Why do the consumer threads return before the queue is empty even though they wait for the producers to be done, when they loop just on producing, but do the correct thing when they loop on producing || Q.full?

Solution

Why do the consumer threads return before the queue is empty even though they wait for the producers to be done, when they loop just on producing, but do the correct thing when they loop on producing || Q.full?

Because having no more producers mean no new entries will be added to the queue; it does not mean the queue is already empty.

Consider the case where the producers are faster than the consumers. They add their stuff to the queue, and exit. At this point, there are items in the queue, but the active producer count is zero. If the consumers were to check only whether there are active producers, they would miss the items already in the queue.

It is important to note that the check

if ((active producers) || (items in queue))

is the correct one in C99, here. (The || operator has a sequence point after the left side is evaluated. That is, the right side is never evaluated before the left side.)

If you only check for active producers, you miss the case where the producers are faster than the consumers, and exit while there are still items in the queue.
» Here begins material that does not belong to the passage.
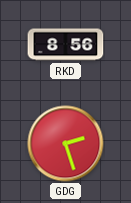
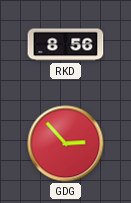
GDG: 2:27 -> 2:53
If you only check for items in the queue, you miss the case where the producers are still adding stuff to the queue.

If you check if the queue is empty first, you open up a race window. After the consumer checking if the queue is empty, but before the consumer checks if there are active producers, a producer could add one or more items to the queue and exit.

You need to check if there are active producers first. If there are active producers, and the queue is empty now, then the consumer must wait if new items arrive in the queue (until the active producer count drops to zero, or a new item arrives in the queue.) If there are no active producers, the consumer must check if there are items in the queue. No active producers means no new items will appear in the queue, but it does not mean the queue is already empty.